Cut to a different world entirely: the upper-floor lounge of what appears to be a luxury hotel or high-end office complex. Glass railings, warm wood tones, ambient lighting that flatters rather than exposes. Here, Lin Xiao reappears—but transformed. Gone is the vulnerable caregiver; in her place stands a woman in a rust-red double-breasted coat, pearl-embellished blouse beneath, long dangling earrings catching the light with every subtle movement. Her hair cascades over one shoulder, perfectly styled, as if grief has been ironed out of her wardrobe. Across from her sits Chen Wei, wearing a pale sweater over a button-down—a man who looks like he’d rather be anywhere else. His posture is rigid, his hands fidgeting near his waistband, his expressions cycling through confusion, guilt, and reluctant sincerity. He speaks, gesturing with open palms, then raises his right hand in a solemn oath-like motion—three fingers extended, thumb and pinky folded inward. It’s a gesture that reads as both plea and promise, yet Lin Xiao doesn’t flinch. Instead, she watches him with quiet intensity, her lips parted slightly, her gaze steady—not angry, not cold, but *evaluating*. She nods once, slowly, as if confirming a hypothesis she’s held for months. Then, unexpectedly, she smiles—not the brittle smile of earlier, but something warmer, more dangerous. It’s the smile of someone who has just reclaimed power, not through shouting, but through silence.

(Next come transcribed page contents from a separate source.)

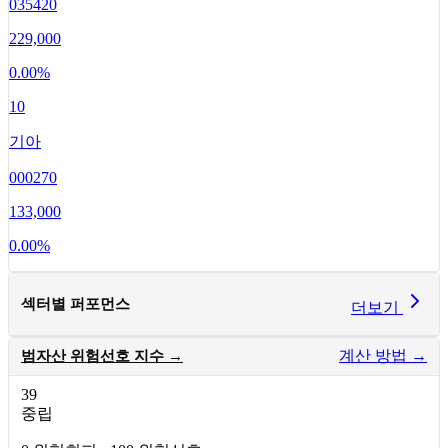
035420
229,000
0.00
%
10
기아
000270
133,000
0.00
%
섹터별 퍼포먼스
더보기
계산 방법 →
범자산 위험선호 지수 →
39
중립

The editing between these two settings is deliberate, almost jarring. One scene bleeds into the other via a flash of white light—like a mental reset—or perhaps a memory intruding on the present. We’re meant to connect the dots: the child in the hospital bed is likely hers, possibly shared with Chen Wei, though their current dynamic suggests estrangement. The phone call wasn’t just bad news—it was confirmation of something she suspected, feared, or even orchestrated. In *Divorced, but a Tycoon*, nothing is ever *just* a phone call. Every ringtone carries consequence; every pause in dialogue hides a landmine. Lin Xiao’s emotional arc across these fragments is masterful: from maternal tenderness to shock, then to icy resolve, and finally to a controlled, almost theatrical serenity. She doesn’t scream. She doesn’t collapse. She *listens*, processes, and recalibrates. That’s the core thesis of the series: divorce isn’t the end—it’s the pivot point where identity fractures and reforms. Chen Wei, meanwhile, remains emotionally transparent, a man still trapped in the grammar of apology, while Lin Xiao has already moved on to fluency in strategy. When he raises his hand in that quasi-oath, it feels less like a vow and more like a surrender—yet she doesn’t accept it outright. She simply waits. Because in *Divorced, but a Tycoon*, waiting is often the most potent form of leverage. The final shot returns to Lin Xiao in the hospital, her expression now unreadable—her eyes dry, her mouth set in a neutral line. The child sleeps peacefully beside her. The IV continues its slow drip. And somewhere, offscreen, a phone buzzes again. Will she answer? Or will she let it ring until it stops? That question lingers, heavy and unresolved, much like the entire premise of *Divorced, but a Tycoon*: when love ends, who gets to rewrite the story—and who becomes the footnote?